The answer is the full set of records, given again exactly and without images.

Data items:
☆ ☆ ☆ ☆ ☆ ☆ ☆
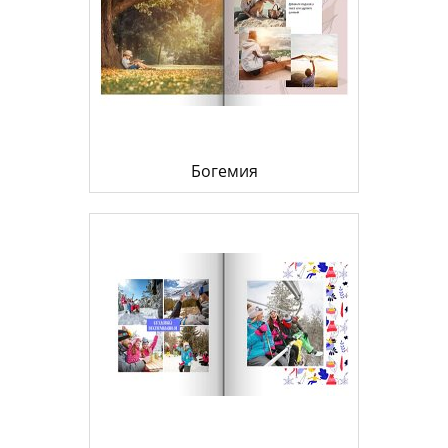
Богемия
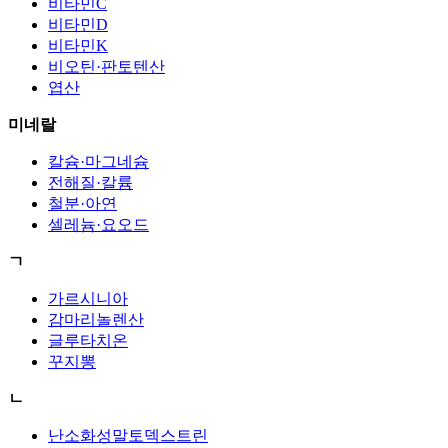
비타민C
비타민D
비타민K
비오틴·판토텐산
엽산
미네랄
칼슘·마그네슘
전해질·칼륨
철분·아연
셀레늄·요오드
ㄱ
가르시니아
감마리놀렌산
글루타치온
꾸지뽕
ㄴ
난소화성말토덱스트린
☆ ☆ ☆ ☆ ☆ ☆ ☆
Reply ::
Богемия
비타민C
비타민D
비타민K
비오틴·판토텐산
엽산
미네랄
칼슘·마그네슘
전해질·칼륨
철분·아연
셀레늄·요오드
ㄱ
가르시니아
감마리놀렌산
글루타치온
꾸지뽕
ㄴ
난소화성말토덱스트린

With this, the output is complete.